Simili sbagli possono capitare nella vita reale: in questo senso, l’elemento ironico potrebbe non essere considerato come indice di unnaturalness nella rappresentazione del personaggio. D’altra parte, però, va sottolineato l’aspetto della sostituzione, dell’errore, che consentono ad un’attività commerciale di entrare a pieno titolo nella caratterizzazione del personaggio, come un tassello di mosaico che contribuisce a crearne un’immagine ‘cubista’.
Nel quattordicesimo capitolo, nella sezione intitolata “Phonetics”, la speculazione sul nome del protagonista viene unita anche ad una riflessione sulla derivazione del nome di altri personaggi, posti ad un differente livello diegetico, creando una sottile rete di corrispondenze tra fiction e mondo reale:
a) The co-proprietor of the Hôtel du Nil, Cairo, where Flaubert stayed in 1850, was called Bouvaret. The protagonist of his first novel is called Bovary; the co-protagonist of his last novel is called Bouvards. In his play Le Candidat there is a Comte de Bouvigny; in his play
Le Château des cœurs there is a Bouvignard. Is this all deliberate?
b) Flaubert’s name was first misprinted by the Revue de Paris as Faubert. There was a grocer in the rue Richelieu called Faubet. When La Presse reported the trial of Madame Bovary, they called its author Foubert. Martine, George Sand’s femme de confiance, called him Flambart. Camille Rogier, the painter who lived in Beirut, called him Folbert: ‘Do you get the subtlety of the joke?’ Gustave wrote to his mother. (What is the joke? Presumably a dual-language rendering of the novelist’s self-image: Rogier was calling him Crazy
Bear.) Bouilhet also started calling him Folbert. In Mantes, where he used to meet Louise, there was a Café Flambert. Is this all coincidence?

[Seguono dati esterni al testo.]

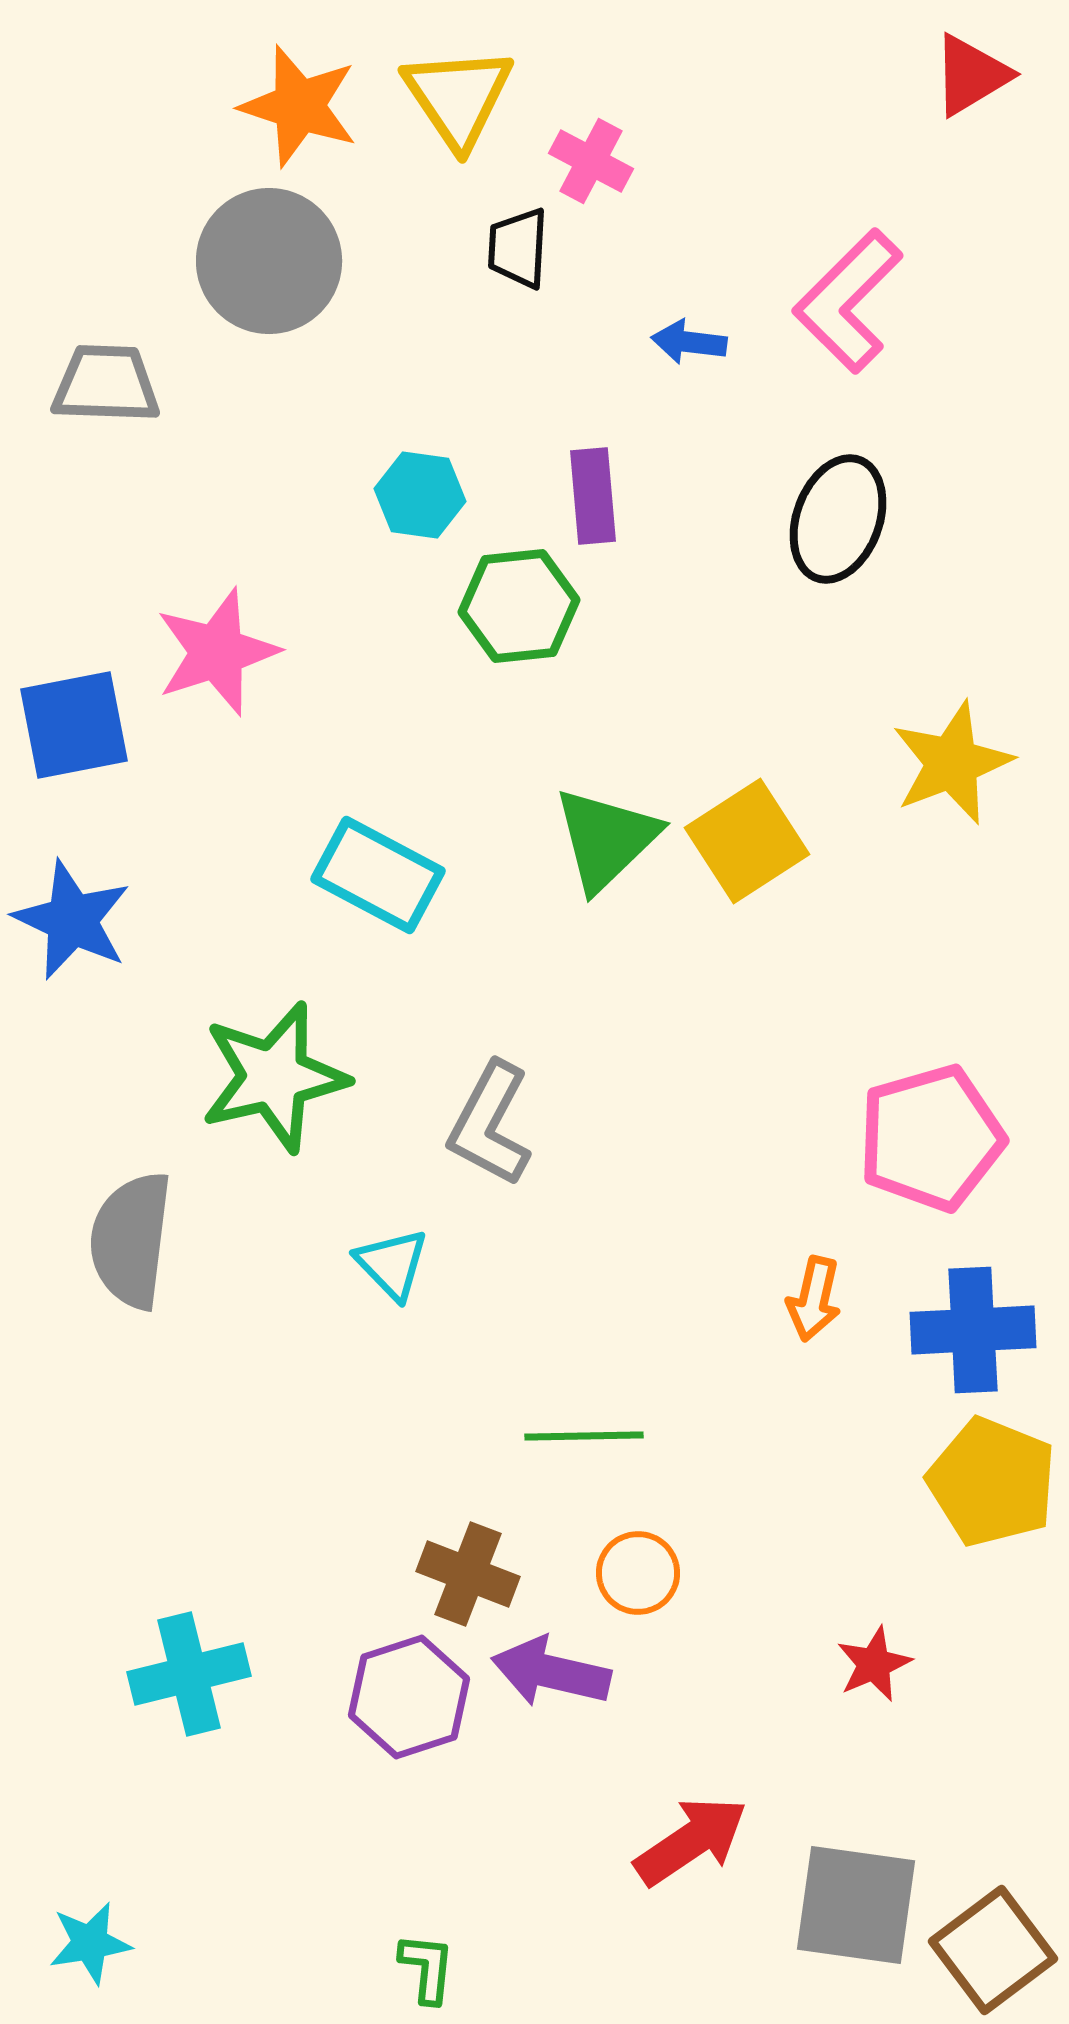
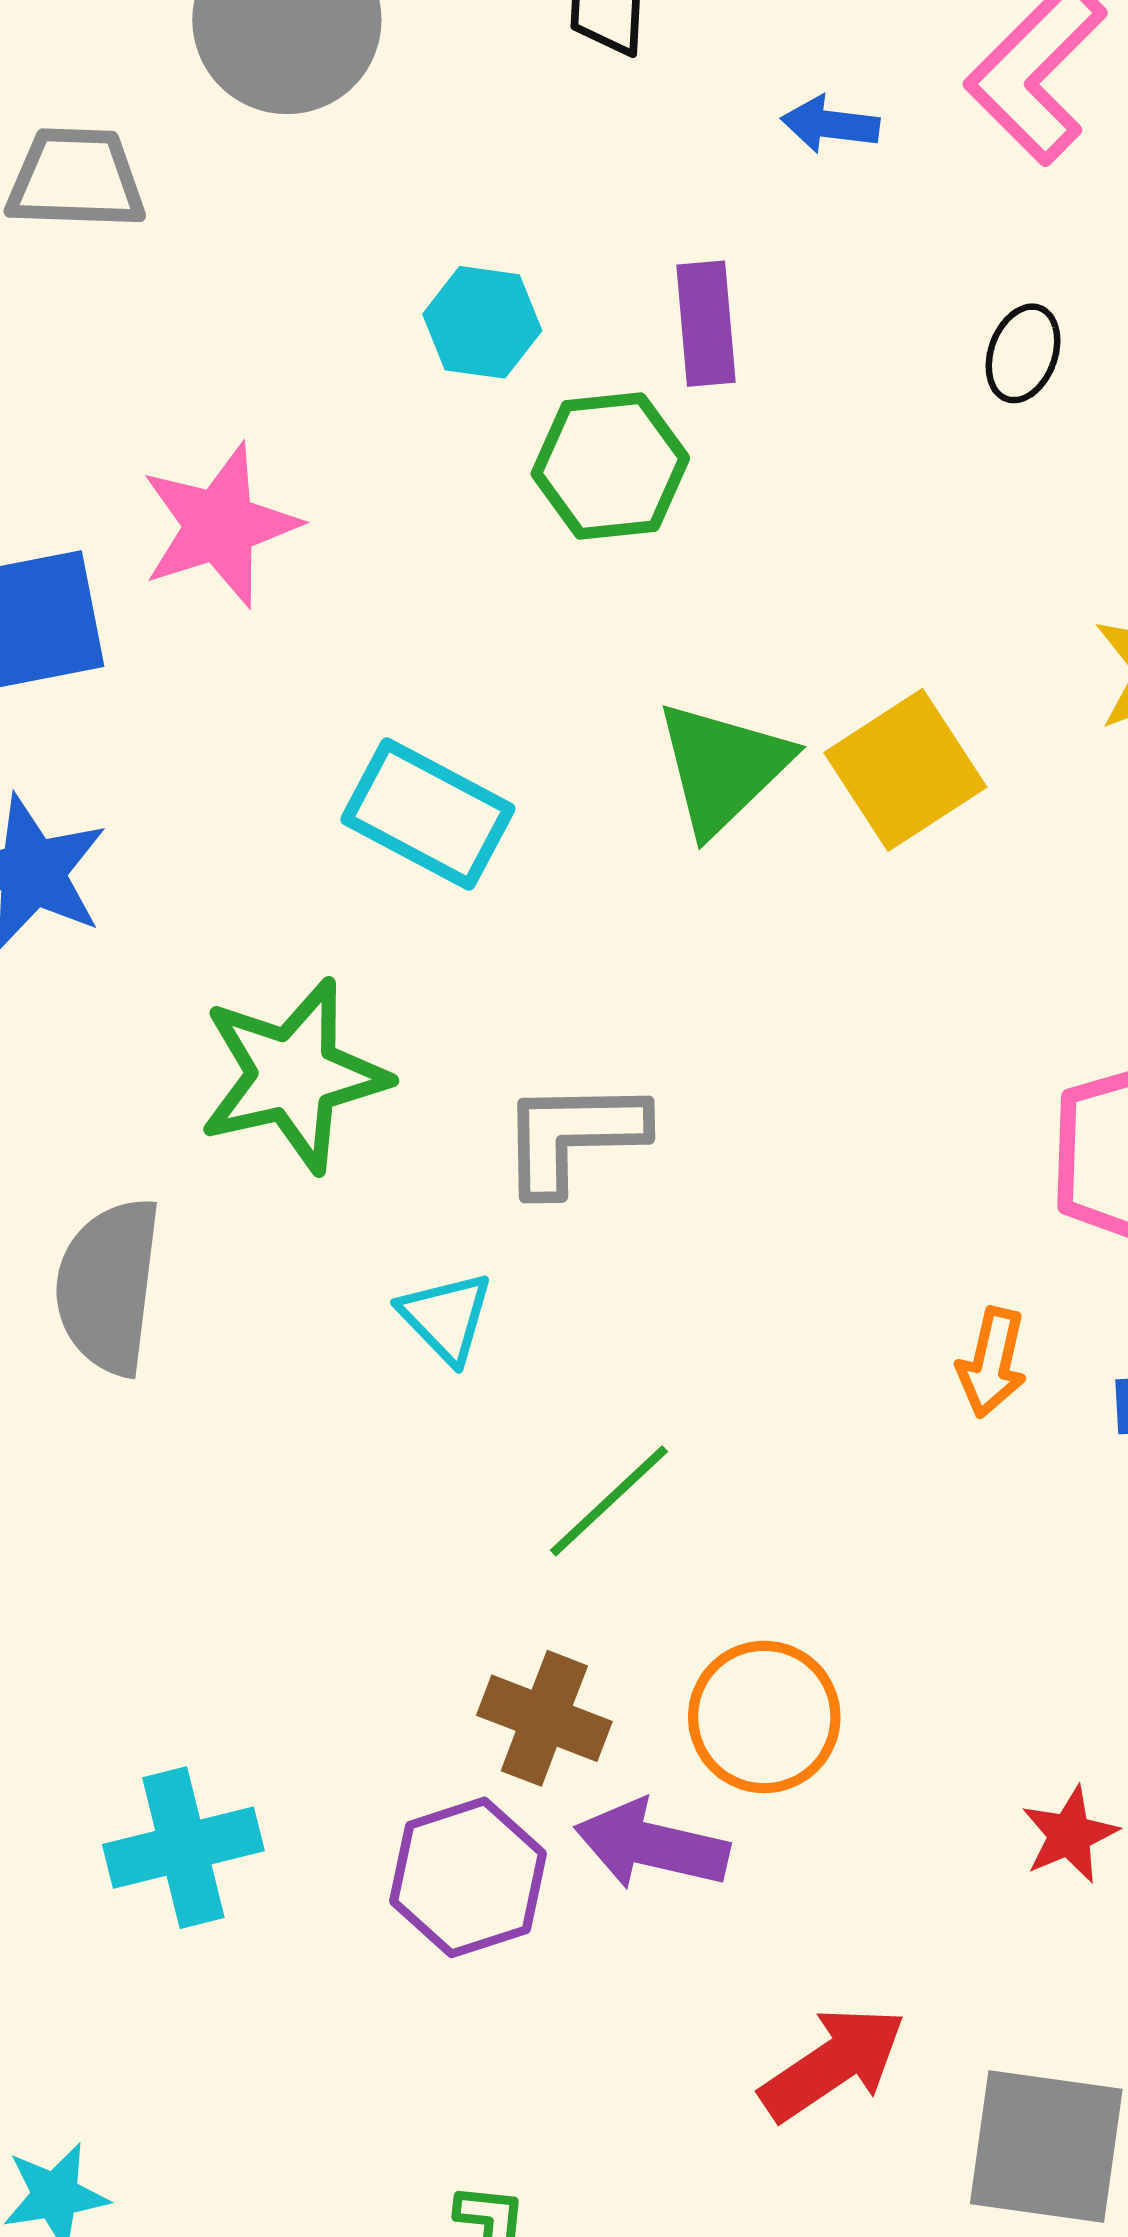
black ellipse: (838, 519) -> (1023, 353), size x0.6
gray L-shape: (490, 1124) -> (573, 1136), turned 61
green line: (584, 1436) -> (609, 1501), moved, turned -42
orange circle: (638, 1573) -> (764, 1717), size x1.4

c) According to Du Camp, the name Bovary should be pronounced with a short o (as in brother). Should we follow his instruction; and if so, why? (Barnes 2009: 178)
Prodotto in un contesto che mette in rilievo le potenzialità fonetiche e morfologiche del nome9, l’inevitabile scambio tra letteratura e realtà procede in parallelo con una caratterizzazione composita e antimimetica del protagonista, Flaubert, che si ritrova a coesistere fluidamente in uno spazio finzionale assieme ai suoi personaggi, i quali dovrebbero essere invece collocati in uno spazio narrativo altro. Si realizza quindi un sostanziale appiattimento di questa figura realmente esistita, ridotta ad essere personaggio di carta al pari delle sue invenzioni. Nondimeno, va sottolineato il sostanziale parallelismo tra i punti a) e b): così come in letteratura coesistono diverse varianti di uno stesso nome (creando un complesso intreccio genetico), così può accadere nella vita reale, per errore. Nel primo caso, il narratore si chiede fino a che punto si tratti di una scelta; nel secondo caso, invece, si interroga sul ruolo delle coincidenze. Realtà e finzione sono quindi posti in un rapporto di stretta affinità, che però si rivela essere anche stridente. Il risultato è comunque univoco: attraverso le ‘varianti’ del nome si verifica una proliferazione di immagini distorte dell’ ‘originale’, Flaubert.
L’inversione di prospettiva avvenuta in apertura del romanzo con la descrizione ironica della statua si ripete specularmente non soltanto nel sapiente sfruttamento delle potenzialità insite nel nome del personaggio, ma si verifica soprattutto nel corso delle indagini svolte dal narratore.